··· SOURCE DATA
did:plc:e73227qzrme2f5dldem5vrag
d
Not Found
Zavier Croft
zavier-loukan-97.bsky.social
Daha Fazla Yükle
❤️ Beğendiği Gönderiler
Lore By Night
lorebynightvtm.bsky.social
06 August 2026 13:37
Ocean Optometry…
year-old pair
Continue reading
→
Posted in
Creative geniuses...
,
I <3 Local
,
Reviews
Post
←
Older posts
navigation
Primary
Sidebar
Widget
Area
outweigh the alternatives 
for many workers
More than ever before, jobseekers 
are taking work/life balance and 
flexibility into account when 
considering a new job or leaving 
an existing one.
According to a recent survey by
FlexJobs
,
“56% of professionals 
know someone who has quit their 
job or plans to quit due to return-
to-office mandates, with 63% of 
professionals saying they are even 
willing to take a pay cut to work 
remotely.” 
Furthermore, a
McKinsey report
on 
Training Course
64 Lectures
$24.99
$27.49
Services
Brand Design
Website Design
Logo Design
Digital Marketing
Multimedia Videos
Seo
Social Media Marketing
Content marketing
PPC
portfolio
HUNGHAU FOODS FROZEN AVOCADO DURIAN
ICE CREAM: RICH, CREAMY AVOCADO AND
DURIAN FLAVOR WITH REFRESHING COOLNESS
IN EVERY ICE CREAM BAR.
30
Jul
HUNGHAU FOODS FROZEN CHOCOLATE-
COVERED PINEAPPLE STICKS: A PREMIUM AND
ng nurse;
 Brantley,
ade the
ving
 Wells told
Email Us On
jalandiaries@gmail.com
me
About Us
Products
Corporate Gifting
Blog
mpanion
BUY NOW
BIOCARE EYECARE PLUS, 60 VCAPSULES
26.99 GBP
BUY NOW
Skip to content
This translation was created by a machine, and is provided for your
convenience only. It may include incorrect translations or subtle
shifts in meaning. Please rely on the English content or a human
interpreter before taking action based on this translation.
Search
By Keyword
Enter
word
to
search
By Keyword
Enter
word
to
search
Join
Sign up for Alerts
······
■ TASK INSTRUCTIONS
Respond with a number only, the count of lines in the entries where the string "taking" occurs.

■ TASK SOLUTION
2